Whether helping out around the house, bringing meals to patients, assisting with surgeries, harvesting tomatoes in the greenhouse, lending a hand on a construction site, or stocking shelves at the supermarket, "Cognitive robots need to be capable of more than just performing the same task 24 hours a day on the factory floor," explains Kober, who heads the new Department of Learning and Interactive Robots at the Institute for Artificial Intelligence at the University of Stuttgart.
"They must be aware of their surroundings, react to changing conditions, act independently when needed, adapt to new situations, and work alongside their human counterparts to perform a range of tasks."

Humans are training robots
Cognitive robots are systems based on the complex interaction of various components ranging from sensor technology and speech recognition to control systems and human-machine interaction. In this wide-ranging field, Kober researches and develops AI-based methods, tools, and algorithms that make it possible to further train cognitive robots in their respective areas of application beyond basic programming.
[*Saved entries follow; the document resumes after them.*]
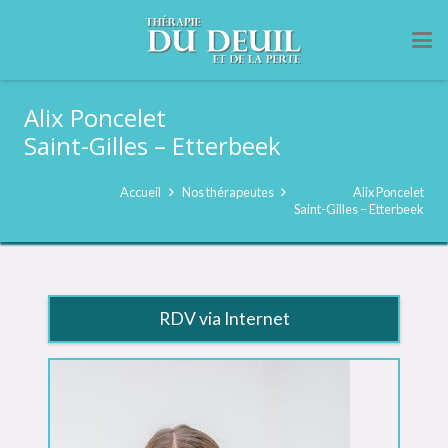
Alix Poncelet
Saint-Gilles – Etterbeek
Accueil
Nos thérapeutes
Alix Poncelet
Saint-Gilles – Etterbeek
RDV via Internet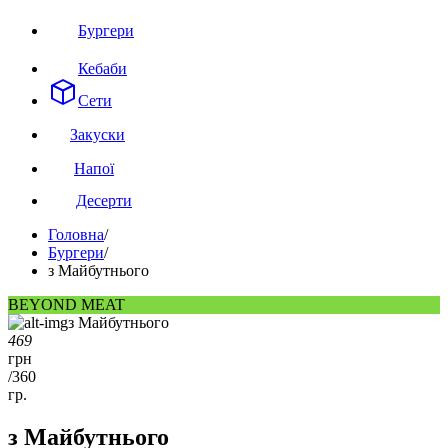
Бургери
Кебаби
Сети
Закуски
Напої
Десерти
Головна
/
Бургери
/
з Майбутнього
BEYOND MEAT
469
грн
/
360
гр.
з Майбутнього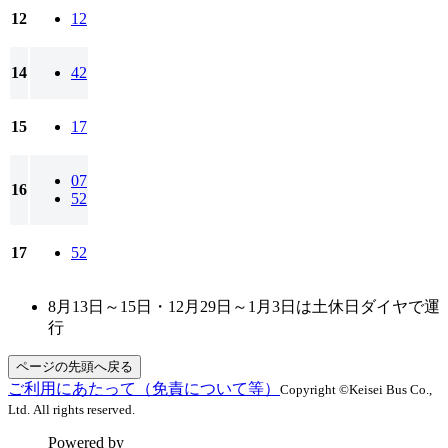
12
12
14
42
15
17
07
16
52
17
52
8月13日～15日・12月29日～1月3日は土休日ダイヤで運
行
ページの先頭へ戻る
ご利用にあたって（免責について等）
Copyright ©Keisei Bus Co.,
Ltd. All rights reserved.
Powered by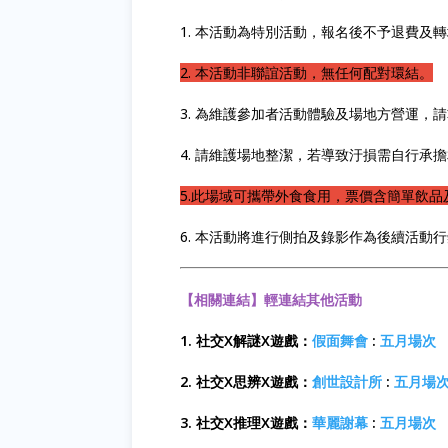
1. 本活動為特別活動，報名後不予退費及
2. 本活動非聯誼活動，無任何配對環結。
3. 為維護參加者活動體驗及場地方營運，
4. 請維護場地整潔，若導致汙損需自行承
5.此場域可攜帶外食食用，票價含簡單飲
6. 本活動將進行側拍及錄影作為後續活動
【相關連結】輕連結其他活動
1. 社交X解謎X遊戲：
假面舞會
:
五月場次
2. 社交X思辨X遊戲：
創世設計所
:
五月場
3. 社交X推理X遊戲：
華麗謝幕
:
五月場次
Whether via a keyboard, touchscreen, or even physical contact, he gathers the data needed for this task directly from interactions between people and robots. "We directly involve people in the learning process," says Kober. "They guide the robot in much the same way that coaches guide athletes or teachers guide students. This is extremely important for efficiently getting cognitive systems up and running."

User-friendly programming
The challenge here is not merely to store new information and retrieve it immediately but rather to generalize it and apply it to similar situations. After all, every household, every product in the supermarket, every patient, and every small production run in industrial manufacturing is different.
"The various applications all have one thing in common," says Kober. "There are countless possible variations of each task.” He considers it unrealistic to program robots in advance for every possible scenario in their intended operating environments. That is precisely why he wants to enable the future users and 'colleagues' of these intelligent machines to teach and train their robots themselves. Because they understand the task and its requirements better than anyone else."